Ethereum (ETH) juga patut mendapat perhatian, apalagi karena ia sudah lebih lama menawarkan pengembalian protokol-native. Sejak transisi ke proof-of-stake, pemegang ETH dapat memperoleh yield dengan mengunci aset dan berpartisipasi dalam validasi jaringan. Model ini efisien secara modal, tidak banyak mengonsumsi sumber daya, dan tidak memerlukan infrastruktur fisik. Namun justru efisiensi inilah yang menunjukkan keterbatasannya.
Begitu jaringan mulai mengandalkan mekanisme validasi yang matang dan berisiko rendah, ruang untuk inovasi besar menjadi menyempit. Inilah yang terjadi pada Ethereum. Bahkan Vitalik Buterin mengatakan bahwa lapisan dasar Ethereum harus menjadi lebih konservatif, yang berarti fase pengembangan yang lebih lambat dan bertahap. Dan ketika arsitektur berhenti berkembang, yield yang didukungnya cenderung stagnan juga.
Sebaliknya, PoW bergerak ke arah sebaliknya. Penciptaan nilai bergantung pada produksi nyata, sehingga semakin besar sektor ini tumbuh, semakin terlihat dan terverifikasi output-nya. Itulah sebabnya tokenisasi hashrate dan instrumen lain yang terhubung dengan PoW, menurut saya, jauh lebih siap untuk siklus berikutnya. Pengembalian mereka didasarkan pada pekerjaan yang benar-benar dilakukan, sehingga jauh lebih tangguh.
Apa berikutnya untuk siklus DeFi
Pada titik ini, siklus terakhir yang dibangun di atas yield sintetis menunjukkan apa yang terjadi ketika pengembalian bergantung pada leverage. Kejatuhan tersebut membuka jalan bagi model berbasis produksi, dan tokenisasi hashrate adalah hasil paling nyata sejauh ini. Saya percaya di sinilah masa depan DeFi—pada real yield, didukung oleh output dan infrastruktur.
Sistem Ethereum, pada gilirannya, mulai mendatar. Ia mungkin tetap efisien, tetapi jika inovasi pada lapisan dasarnya melambat, pengembalian tersebut berisiko menjadi statis, atau lebih buruk—rapuh. Kita sudah melihat apa yang terjadi ketika yield terlepas dari nilai nyata. Jadi, DeFi tidak boleh mengulangi kesalahan itu lagi.
Hunter Rogers
Hunter Rogers adalah co-founder dari protokol yield Bitcoin global TeraHash.
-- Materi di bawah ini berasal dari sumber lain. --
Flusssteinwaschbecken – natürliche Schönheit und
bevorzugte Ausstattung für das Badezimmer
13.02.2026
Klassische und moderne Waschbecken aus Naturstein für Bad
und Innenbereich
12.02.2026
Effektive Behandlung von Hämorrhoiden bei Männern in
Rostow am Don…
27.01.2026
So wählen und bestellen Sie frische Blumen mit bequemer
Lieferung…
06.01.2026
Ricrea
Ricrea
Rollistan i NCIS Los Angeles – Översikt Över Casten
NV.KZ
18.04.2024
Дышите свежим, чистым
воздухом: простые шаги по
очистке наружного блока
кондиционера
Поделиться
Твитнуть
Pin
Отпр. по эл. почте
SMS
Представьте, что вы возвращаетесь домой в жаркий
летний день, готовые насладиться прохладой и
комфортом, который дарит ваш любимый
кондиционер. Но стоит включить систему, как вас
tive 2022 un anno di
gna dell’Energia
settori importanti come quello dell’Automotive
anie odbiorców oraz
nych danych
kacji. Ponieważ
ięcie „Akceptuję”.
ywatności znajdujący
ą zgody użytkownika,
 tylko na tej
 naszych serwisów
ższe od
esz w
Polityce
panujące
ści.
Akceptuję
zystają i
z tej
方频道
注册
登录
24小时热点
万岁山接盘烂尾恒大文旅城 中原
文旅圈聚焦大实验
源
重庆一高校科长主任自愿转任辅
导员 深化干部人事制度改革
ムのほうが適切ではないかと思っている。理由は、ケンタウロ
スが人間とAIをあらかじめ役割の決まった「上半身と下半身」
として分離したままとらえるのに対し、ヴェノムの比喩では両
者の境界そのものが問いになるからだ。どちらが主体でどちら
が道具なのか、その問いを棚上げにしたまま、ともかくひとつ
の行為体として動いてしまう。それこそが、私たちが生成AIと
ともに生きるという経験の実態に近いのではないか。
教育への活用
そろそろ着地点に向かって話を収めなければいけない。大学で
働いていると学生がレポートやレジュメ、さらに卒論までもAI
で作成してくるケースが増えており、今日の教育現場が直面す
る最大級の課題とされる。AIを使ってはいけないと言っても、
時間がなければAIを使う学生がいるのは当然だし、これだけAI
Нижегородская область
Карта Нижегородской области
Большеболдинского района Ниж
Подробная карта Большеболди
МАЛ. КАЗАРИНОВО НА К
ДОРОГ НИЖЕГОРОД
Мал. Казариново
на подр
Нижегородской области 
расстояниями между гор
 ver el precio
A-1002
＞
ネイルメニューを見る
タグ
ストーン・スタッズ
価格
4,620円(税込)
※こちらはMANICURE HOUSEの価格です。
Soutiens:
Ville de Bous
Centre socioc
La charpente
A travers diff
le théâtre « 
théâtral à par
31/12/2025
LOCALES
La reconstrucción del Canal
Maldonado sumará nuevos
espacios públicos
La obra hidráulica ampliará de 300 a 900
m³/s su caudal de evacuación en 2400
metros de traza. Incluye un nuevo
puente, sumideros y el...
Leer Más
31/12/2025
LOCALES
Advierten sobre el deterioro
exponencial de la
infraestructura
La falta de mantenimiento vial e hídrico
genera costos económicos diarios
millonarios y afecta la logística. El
Di TeraHash, Rogers memimpin kemitraan ekosistem, keterlibatan institusional, dan inisiatif pertumbuhan komunitas. Sebelum bergabung dengan TeraHash, Rogers bekerja di TRON DAO, salah satu jaringan blockchain terbesar di dunia, di mana ia menjabat sebagai Senior Ecosystem Development and Investment Lead. Selama masa jabatannya, Rogers berhasil menutup beberapa kesepakatan institusional bernilai jutaan dolar dan berperan penting dalam memperluas komunitas pengembang dan pengguna TRON secara global hingga jutaan peserta. Fokus utamanya adalah menjadikan TeraHash sebagai standar institusional untuk yield native Bitcoin, mengubah hashrate fisik menjadi produk keuangan yang transparan, likuid, dan dapat dikomposisikan, serta dapat diakses oleh peserta institusional maupun individu.